Kudüs bizim oldu mu ki, tarihi çarpıtıyorsunuz?

Falih Rıfkı Atay, Zeytindağı adlı kitabında Allahaısmarladık bölümünde: “Artık Şam’dan ayrılıyorum… Tren giderken iki tarafımızda Suriye ve Lübnan’ı sanki safra gibi boşaltıyoruz… Anadolu hepimize hınçla, güvensizlikle ve şüpheyle bakıyor. Yüzbinlerce çocuğunu memesinden sökerek alıp götürdüğümüz bu anaya, şimdi kendimizi ve pişmanlığımızı getiriyoruz.” Falih Rıfkı Atay devam ediyor: “İstasyonda bir kadın durmuş, gelene geçene: ‘Benim Ahmed’i […]
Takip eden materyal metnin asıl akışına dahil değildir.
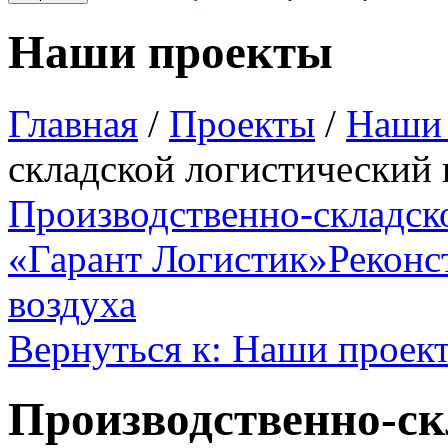
Наши проекты
Главная
/
Проекты
/
Наши
складской логистический
Производственно-складск
«Гарант Логистик»
Реконс
воздуха
Вернуться к: Наши проек
Производственно-ск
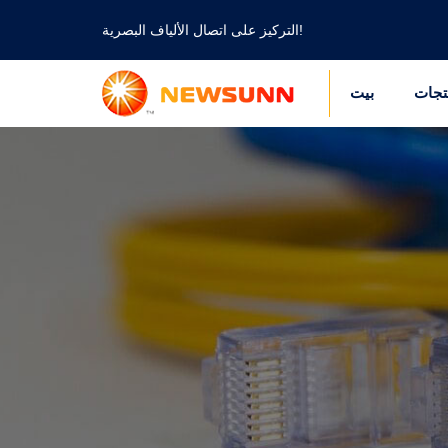
التركيز على اتصال الألياف البصرية!
تجات
بيت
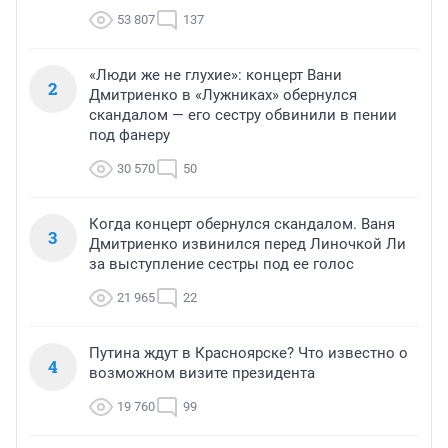
53 807
137
«Люди же не глухие»: концерт Вани
2
Дмитриенко в «Лужниках» обернулся
скандалом — его сестру обвинили в пении
под фанеру
30 570
50
Когда концерт обернулся скандалом. Ваня
3
Дмитриенко извинился перед Линочкой Ли
за выступление сестры под ее голос
21 965
22
Путина ждут в Красноярске? Что известно о
4
возможном визите президента
19 760
99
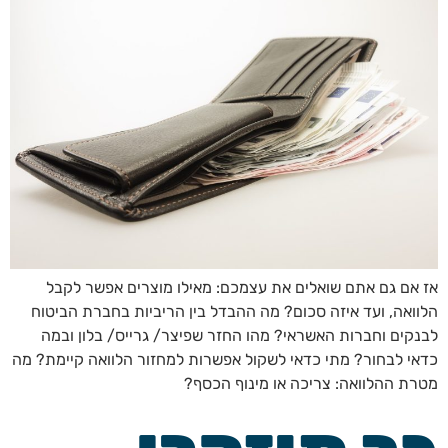
אז אם גם אתם שואלים את עצמכם: מאילו מוצרים אפשר לקבל
הלוואה, ועד איזה סכום? מה ההבדל בין הריביות בחברת הביטוח
לבנקים וחברות האשראי? מהו החזר שפיצר/ גרייס/ בלון ובמה
כדאי לבחור? מתי כדאי לשקול אפשרות למחזור הלוואה קיימת? מה
מטרת ההלוואה: צריכה או מינוף הכסף?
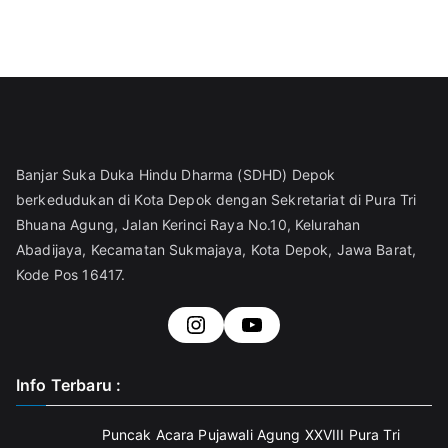
Banjar Suka Duka Hindu Dharma (SDHD) Depok
berkedudukan di Kota Depok dengan Sekretariat di Pura Tri
Bhuana Agung, Jalan Kerinci Raya No.10, Kelurahan
Abadijaya, Kecamatan Sukmajaya, Kota Depok, Jawa Barat,
Kode Pos 16417.
https://www.instagra
#
Info Terbaru :
Puncak Acara Pujawali Agung XXVIII Pura Tri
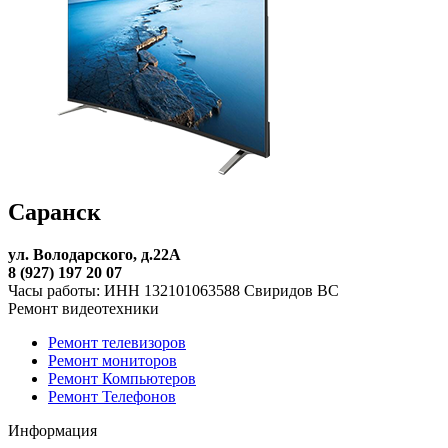
Саранск
ул. Володарского, д.22А
8 (927) 197 20 07
Часы работы: ИНН 132101063588 Свиридов ВС
Ремонт видеотехники
Ремонт телевизоров
Ремонт мониторов
Ремонт Компьютеров
Ремонт Телефонов
Информация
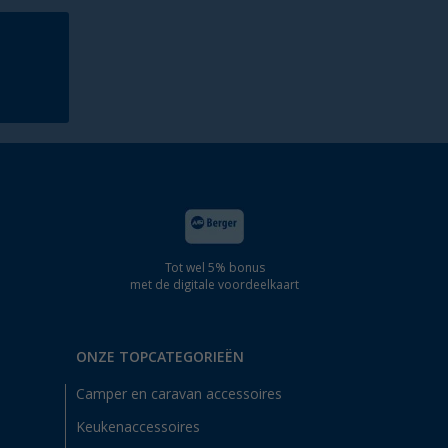
Tot wel 5% bonus
met de digitale voordeelkaart
ONZE TOPCATEGORIEËN
Camper en caravan accessoires
Keukenaccessoires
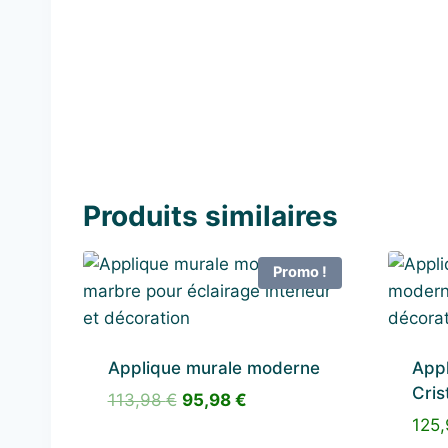
Produits similaires
Promo !
Applique murale moderne
Appl
Cris
Le
Le
113,98
€
95,98
€
prix
prix
125
initial
actuel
Falih Rıfkı Atay, Zeytindağı adlı kitabında Allahaısmarladık bölümünde: “Artık Şam’dan ayrılıyorum… Tren giderken iki tarafımızda Suriye ve Lübnan’ı sanki safra gibi boşaltıyoruz… Anadolu hepimize hınçla, güvensizlikle ve şüpheyle bakıyor. Yüzbinlerce çocuğunu memesinden sökerek alıp götürdüğümüz bu anaya, şimdi kendimizi ve pişmanlığımızı getiriyoruz.”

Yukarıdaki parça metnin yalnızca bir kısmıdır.